◆ Exercise objective
Please repeat the records below exactly, but only from the line that contains "О НЕ В ТОМ, ЧТО ВЫ" onward, ending with the last line.
Material for the task Start Marker
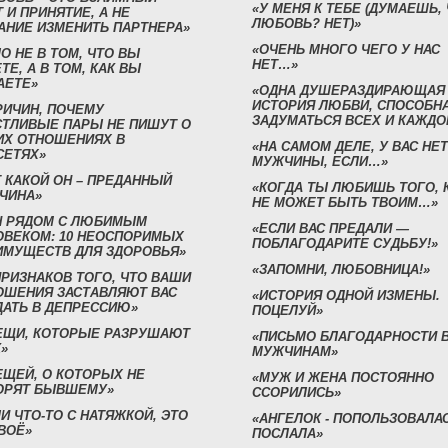
«У МЕНЯ К ТЕБЕ (ДУМАЕШЬ,
 И ПРИНЯТИЕ, А НЕ
ЛЮБОВЬ? НЕТ)»
АНИЕ ИЗМЕНИТЬ ПАРТНЕРА»
«ОЧЕНЬ МНОГО ЧЕГО У НАС
О НЕ В ТОМ, ЧТО ВЫ
НЕТ…»
ТЕ, А В ТОМ, КАК ВЫ
АЕТЕ»
«ОДНА ДУШЕРАЗДИРАЮЩАЯ
ИСТОРИЯ ЛЮБВИ, СПОСОБН
РИЧИН, ПОЧЕМУ
ЗАДУМАТЬСЯ ВСЕХ И КАЖДО
СТЛИВЫЕ ПАРЫ НЕ ПИШУТ О
ИХ ОТНОШЕНИЯХ В
«НА САМОМ ДЕЛЕ, У ВАС НЕТ
СЕТЯХ»
МУЖЧИНЫ, ЕСЛИ…»
 КАКОЙ ОН – ПРЕДАННЫЙ
«КОГДА ТЫ ЛЮБИШЬ ТОГО, 
ЧИНА»
НЕ МОЖЕТ БЫТЬ ТВОИМ…»
Н РЯДОМ С ЛЮБИМЫМ
«ЕСЛИ ВАС ПРЕДАЛИ —
ОВЕКОМ: 10 НЕОСПОРИМЫХ
ПОБЛАГОДАРИТЕ СУДЬБУ!»
ИМУЩЕСТВ ДЛЯ ЗДОРОВЬЯ»
«ЗАПОМНИ, ЛЮБОВНИЦА!»
ПРИЗНАКОВ ТОГО, ЧТО ВАШИ
ОШЕНИЯ ЗАСТАВЛЯЮТ ВАС
«ИСТОРИЯ ОДНОЙ ИЗМЕНЫ.
ДАТЬ В ДЕПРЕССИЮ»
ПОЦЕЛУЙ»
ВЕЩИ, КОТОРЫЕ РАЗРУШАЮТ
«ПИСЬМО БЛАГОДАРНОСТИ 
»
МУЖЧИНАМ»
ЕЩЕЙ, О КОТОРЫХ НЕ
«МУЖ И ЖЕНА ПОСТОЯННО
ОРЯТ БЫВШЕМУ»
ССОРИЛИСЬ»
И ЧТО-ТО С НАТЯЖКОЙ, ЭТО
«АНГЕЛОК - ПОПОЛЬЗОВАЛА
ВОЁ»
ПОСЛАЛА»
Material for the task End Marker
◆ Task solution
О НЕ В ТОМ, ЧТО ВЫ
НЕТ…»
ТЕ, А В ТОМ, КАК ВЫ
АЕТЕ»
«ОДНА ДУШЕРАЗДИРАЮЩАЯ
ИСТОРИЯ ЛЮБВИ, СПОСОБН
РИЧИН, ПОЧЕМУ
ЗАДУМАТЬСЯ ВСЕХ И КАЖДО
СТЛИВЫЕ ПАРЫ НЕ ПИШУТ О
ИХ ОТНОШЕНИЯХ В
«НА САМОМ ДЕЛЕ, У ВАС НЕТ
СЕТЯХ»
МУЖЧИНЫ, ЕСЛИ…»
 КАКОЙ ОН – ПРЕДАННЫЙ
«КОГДА ТЫ ЛЮБИШЬ ТОГО, 
ЧИНА»
НЕ МОЖЕТ БЫТЬ ТВОИМ…»
Н РЯДОМ С ЛЮБИМЫМ
«ЕСЛИ ВАС ПРЕДАЛИ —
ОВЕКОМ: 10 НЕОСПОРИМЫХ
ПОБЛАГОДАРИТЕ СУДЬБУ!»
ИМУЩЕСТВ ДЛЯ ЗДОРОВЬЯ»
«ЗАПОМНИ, ЛЮБОВНИЦА!»
ПРИЗНАКОВ ТОГО, ЧТО ВАШИ
ОШЕНИЯ ЗАСТАВЛЯЮТ ВАС
«ИСТОРИЯ ОДНОЙ ИЗМЕНЫ.
ДАТЬ В ДЕПРЕССИЮ»
ПОЦЕЛУЙ»
ВЕЩИ, КОТОРЫЕ РАЗРУШАЮТ
«ПИСЬМО БЛАГОДАРНОСТИ 
»
МУЖЧИНАМ»
ЕЩЕЙ, О КОТОРЫХ НЕ
«МУЖ И ЖЕНА ПОСТОЯННО
ОРЯТ БЫВШЕМУ»
ССОРИЛИСЬ»
И ЧТО-ТО С НАТЯЖКОЙ, ЭТО
«АНГЕЛОК - ПОПОЛЬЗОВАЛА
ВОЁ»
ПОСЛАЛА»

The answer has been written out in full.